Federal Circuit Broadens Application of 35 USC 112(f)

By Stephen B. Schott

Federal-Circuit-cafcUS courts interpret patent claims written in a specific way under a special claim interpretation statute. Claims written in this way include “means plus function” elements that courts interpret under 35 USC 112(f) (often referred to as 35 USC 112(6)).

Most patent practitioners in the US avoid means plus function style claims but they are common in other parts of the world, particularly Europe, and thus sometimes make it into US applications that originate overseas. Further, means plus function claims can be found when a court reads a claim as not explicitly invoking the means plus function statute.

A recent Federal Circuit en banc case shed some light on identifying means plus function cases.

Interpreting Means Plus Function Claims

The statute that governs means plus function claim interpretation reads as follows:

Element in Claim for a Combination.— An element in a claim for a combination may be expressed as a means or step for performing a specified function without the recital of structure, material, or acts in support thereof, and such claim shall be construed to cover the corresponding structure, material, or acts described in the specification and equivalents thereof.

Such a claim element might read like this:

“release means for retaining the guide in the charged position.”

A court interpreting such a claim follows 35 USC 112(f) above and first identifies the claimed function and then looks to the patent specification for the structure that performs this function. From the patent owner’s perspective, this method of claim interpretation is potentially problematic for two reasons: (1) If the specification fails to show a corresponding structure, a court will consider that the means plus function term is indefinite and the claim is invalid, or (2) The structure in the specification often provides a narrower interpretation of a claim element than the patent owner would want.

Thus in the US, many patent drafters try to avoid means plus function claims. Dennis Crouch at Patently O has charted an ongoing decline in the number of claims that use means plus function language (and interestingly the number of patents using language that is functional but lacks the magic “means” word has increased.)
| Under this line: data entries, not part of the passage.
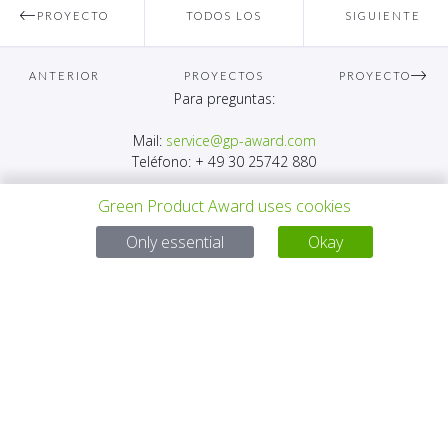
PROYECTO
TODOS LOS
SIGUIENTE
ANTERIOR
PROYECTOS
PROYECTO
Para preguntas:
Mail:
service@gp-award.com
Teléfono: + 49 30 25742 880
Green Product Award uses cookies
Only essential
Okay
SOCIO
CONTACTO
AVISO LEGAL
POLÍTICA DE PRIVACIDAD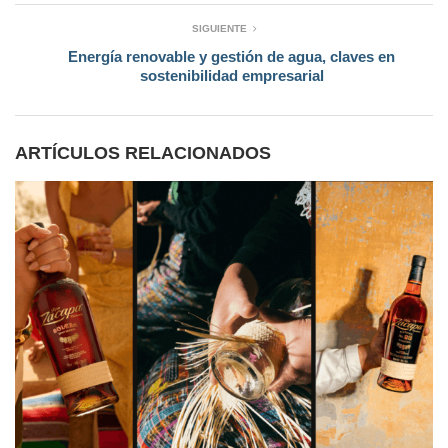
SIGUIENTE
Energía renovable y gestión de agua, claves en
sostenibilidad empresarial
ARTÍCULOS RELACIONADOS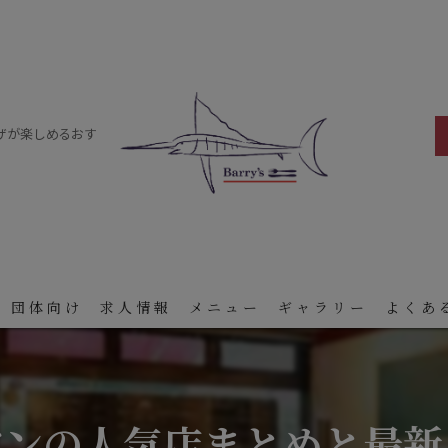
ザが楽しめるおす
 団体向け
求人情報
メニュー
ギャラリー
よくあ
アンの人気店まとめと最新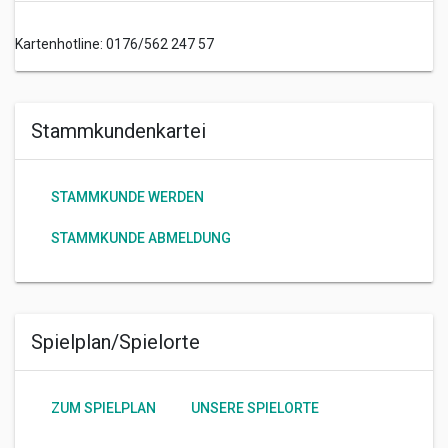
Kartenhotline: 0176/562 247 57
Stammkundenkartei
STAMMKUNDE WERDEN
STAMMKUNDE ABMELDUNG
Spielplan/Spielorte
ZUM SPIELPLAN
UNSERE SPIELORTE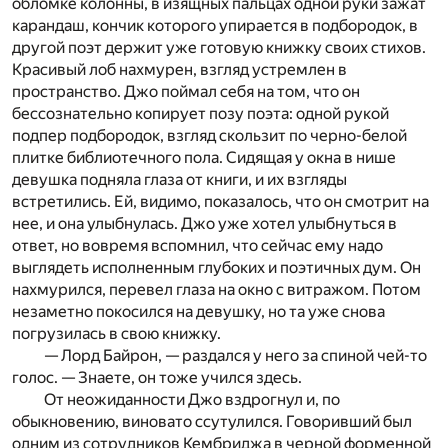
обломке колонны, в изящных пальцах одной руки зажат
карандаш, кончик которого упирается в подбородок, в
другой поэт держит уже готовую книжку своих стихов.
Красивый лоб нахмурен, взгляд устремлен в
пространство. Джо поймал себя на том, что он
бессознательно копирует позу поэта: одной рукой
подпер подбородок, взгляд скользит по черно-белой
плитке библиотечного пола. Сидящая у окна в нише
девушка подняла глаза от книги, и их взгляды
встретились. Ей, видимо, показалось, что он смотрит на
нее, и она улыбнулась. Джо уже хотел улыбнуться в
ответ, но вовремя вспомнил, что сейчас ему надо
выглядеть исполненным глубоких и поэтичных дум. Он
нахмурился, перевел глаза на окно с витражом. Потом
незаметно покосился на девушку, но та уже снова
погрузилась в свою книжку.
— Лорд Байрон, — раздался у него за спиной чей-то
голос. — Знаете, он тоже учился здесь.
От неожиданности Джо вздрогнул и, по
обыкновению, виновато ссутулился. Говоривший был
одним из сотрудников Кембриджа в черной форменной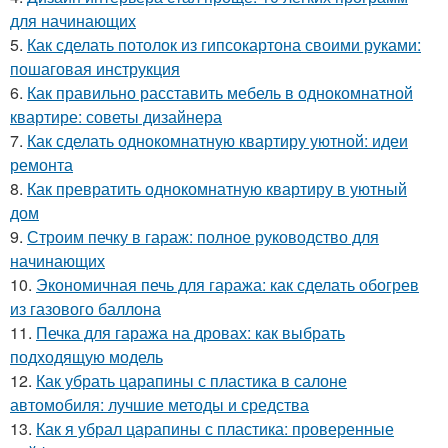
для начинающих
5.
Как сделать потолок из гипсокартона своими руками:
пошаговая инструкция
6.
Как правильно расставить мебель в однокомнатной
квартире: советы дизайнера
7.
Как сделать однокомнатную квартиру уютной: идеи
ремонта
8.
Как превратить однокомнатную квартиру в уютный
дом
9.
Строим печку в гараж: полное руководство для
начинающих
10.
Экономичная печь для гаража: как сделать обогрев
из газового баллона
11.
Печка для гаража на дровах: как выбрать
подходящую модель
12.
Как убрать царапины с пластика в салоне
автомобиля: лучшие методы и средства
13.
Как я убрал царапины с пластика: проверенные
Unclear Claims May Be Interpreted as Means Plus Function Claims

The Federal Circuit’s en banc Richard A. Williamson v. Citrix Online, LLC opinion may make it a little more challenging to avoid interpretation under the means plus function statute.
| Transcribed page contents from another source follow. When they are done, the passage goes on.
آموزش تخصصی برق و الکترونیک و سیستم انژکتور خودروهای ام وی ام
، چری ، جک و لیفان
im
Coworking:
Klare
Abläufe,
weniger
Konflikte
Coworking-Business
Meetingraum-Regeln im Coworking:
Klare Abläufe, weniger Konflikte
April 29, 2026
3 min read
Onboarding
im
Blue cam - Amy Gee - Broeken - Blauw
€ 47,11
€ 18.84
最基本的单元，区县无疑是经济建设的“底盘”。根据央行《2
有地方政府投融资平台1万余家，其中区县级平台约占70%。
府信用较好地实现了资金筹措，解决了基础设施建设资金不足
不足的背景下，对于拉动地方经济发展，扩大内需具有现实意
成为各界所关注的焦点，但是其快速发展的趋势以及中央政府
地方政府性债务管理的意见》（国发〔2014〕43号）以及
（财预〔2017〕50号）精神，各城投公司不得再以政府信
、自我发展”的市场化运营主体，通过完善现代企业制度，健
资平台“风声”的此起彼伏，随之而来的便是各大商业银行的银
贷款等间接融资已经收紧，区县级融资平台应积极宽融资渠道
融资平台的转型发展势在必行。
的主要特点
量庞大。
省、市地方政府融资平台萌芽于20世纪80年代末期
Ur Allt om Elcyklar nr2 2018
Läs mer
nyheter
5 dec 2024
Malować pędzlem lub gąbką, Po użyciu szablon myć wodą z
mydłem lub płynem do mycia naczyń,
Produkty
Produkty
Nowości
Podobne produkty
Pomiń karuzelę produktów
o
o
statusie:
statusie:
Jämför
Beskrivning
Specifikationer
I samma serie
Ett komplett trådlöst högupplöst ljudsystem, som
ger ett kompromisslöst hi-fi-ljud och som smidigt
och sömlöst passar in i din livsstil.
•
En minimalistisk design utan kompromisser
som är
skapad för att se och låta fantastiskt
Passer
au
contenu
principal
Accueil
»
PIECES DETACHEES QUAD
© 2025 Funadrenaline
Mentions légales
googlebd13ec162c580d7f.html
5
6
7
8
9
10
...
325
In the claim at issue, the element that the Federal Circuit scrutinized to determine if it was written in means plus form was this:

a distributed learning control module for receiving communications transmitted between the presenter and the audience member computer systems and for relaying the communications to an intended receiving computer system and for coordinating the operation of the streaming data module.

If the claim had been written as a “distributed learning control means for receiving…” its interpretation as a means plus function would be clear. But because the claim used the word “module,” the issue arose as to whether the court should apply 35 USC 112(f).

dreamstime_xs_2123998The court reviewed its precedent and in particular, a line of cases that held that where a claim does not use “means,” there is a “strong” presumption that 35 USC 112(f) does not apply. It rejected this “strong” presumption and adopted a slightly broader view of when 35 USC 112(f) applies:

The standard is whether the words of the claim are understood by persons of ordinary skill in the art to have a sufficiently definite meaning as the name for structure. Greenberg, 91 F.3d at 1583. When a claim term lacks the word “means,” the presumption can be overcome and § 112, para. 6 will apply if the challenger demonstrates that the claim term fails to “recite sufficiently definite structure” or else recites “function without reciting sufficient structure for performing that function.” Watts, 232 F.3d at 880. The converse presumption remains unaffected: “use of the word ‘means’ creates a presumption that § 112, ¶ 6 applies.” Personalized Media, 161 F.3d at 703.

The court found that the limitation was subject to interpretation as a means-plus-function limitation. As noted above, these means-plus-function limitations require disclosure in the patent specification of adequate “corresponding structure” to perform the claimed function. The court found that the specification failed to disclose this structure and held the patent invalid.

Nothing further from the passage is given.